13. The computerized deep-learning system according to claim 11 wherein the attention-based learning network has been trained using label data obtained from evaluation of TMA cores that have been stained using a second staining that is different from a first staining used to stain tissue corresponding the digital histopathology image regarding which the inference is computed.
14. The computerized deep-learning system of claim 13 wherein the attention-based deep learning network is further configured to:
based on the plurality of embeddings, the image level embedding, or the inference, identify one or more areas on the digital histopathology image associated with the inference; and
provide attention data to a user-interface module configured to display a heat map on a graphical interface of a user device, wherein the heat map comprises the digital histopathology image including markers identifying the one or more areas.

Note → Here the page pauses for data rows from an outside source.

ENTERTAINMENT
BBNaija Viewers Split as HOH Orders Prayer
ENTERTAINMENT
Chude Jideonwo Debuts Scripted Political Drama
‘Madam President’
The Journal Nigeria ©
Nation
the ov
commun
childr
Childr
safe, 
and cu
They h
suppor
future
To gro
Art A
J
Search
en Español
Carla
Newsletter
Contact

15. The computerized deep-learning system of claim 14, wherein the digital histopathology image comprises a first whole tissue section (WTS) image stained using the first staining, and the user-interface module is further configured display a digital histopathology image comprising a second WTS image stained using the second staining, wherein the first and second WTS images comprise serial sections of a tissue sample.
16. The computerized deep-learning system of claim 11 wherein:
the attention-based deep learning network is further configured to provide attention data to a user-interface module, the attention data being relevant to an inference generated by the attention-based deep learning network regarding a tissue sample; and
the user-interface module is configured to generate a graphical user interface display of a histopathology image of the tissue sample overlaid with a representation of the attention data that identifies one or more high-attention areas of the histopathology image.

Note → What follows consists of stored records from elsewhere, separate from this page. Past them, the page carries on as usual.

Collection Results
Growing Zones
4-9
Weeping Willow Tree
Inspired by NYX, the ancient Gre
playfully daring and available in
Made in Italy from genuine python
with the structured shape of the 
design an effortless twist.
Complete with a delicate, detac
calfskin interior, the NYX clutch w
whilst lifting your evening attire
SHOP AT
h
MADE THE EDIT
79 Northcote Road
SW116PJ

17. The computerized deep-learning system of claim 13 wherein the second staining is immunohistochemistry (IHC) staining.
18. The computerized deep-learning system of claim 13 wherein the first staining is hematoxylin and eosin (H&E) staining.

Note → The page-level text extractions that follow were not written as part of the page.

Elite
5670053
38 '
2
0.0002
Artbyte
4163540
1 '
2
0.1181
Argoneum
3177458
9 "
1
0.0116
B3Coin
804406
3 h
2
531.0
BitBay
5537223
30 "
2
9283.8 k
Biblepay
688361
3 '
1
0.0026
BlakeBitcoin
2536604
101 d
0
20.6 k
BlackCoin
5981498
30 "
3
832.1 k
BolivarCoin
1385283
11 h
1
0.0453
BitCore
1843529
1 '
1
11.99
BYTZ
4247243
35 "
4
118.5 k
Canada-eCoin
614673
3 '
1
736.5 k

19. The computerized deep-learning system of claim 11 wherein the inference comprises at least one of: a regression and a classification.
20. The computerized deep-learning system of claim 11 wherein the inference comprises at least one of: an H-score and an H-score category.
21. The computerized deep-learning system of claim 15 wherein the inference is used to infer ENPP3 expression.
22. The computerized deep-learning system of claim 12 wherein the one or more pre-trained encoders comprise a patch-level encoder and a region-level encoder;
the patch-level encoder is configured to compute a plurality of patch-level embeddings corresponding to the WSI;
the region-level encoder is configured to process the plurality of patch-level embeddings to compute a plurality of region-level embeddings corresponding to the WSI; and
the attention-based deep learning network is configured to process together the plurality of region-level embeddings corresponding to the digital histopathology image to compute the inference regarding the digital histopathology image.
23. A computerized deep-learning system comprising one or more computers configured to process digital histopathology images, the computerized deep-learning system comprising:
one or more encoders configured to process a plurality of patches obtained from a digital histopathology image to compute a plurality of embeddings corresponding to the digital histopathology image; and
an attention-based deep learning network configured to process the plurality of embeddings corresponding to the digital histopathology image to generate an image-level embedding representing the digital histopathology image and to compute, using the image-level embedding, an inference regarding the digital histopathology image, wherein the attention-based learning network has been trained using tissue microarray (TMA) images and label data obtained from evaluation of TMA cores that have been stained using a second staining that is different from a first staining used to stain tissue corresponding the digital histopathology image regarding which the inference is computed.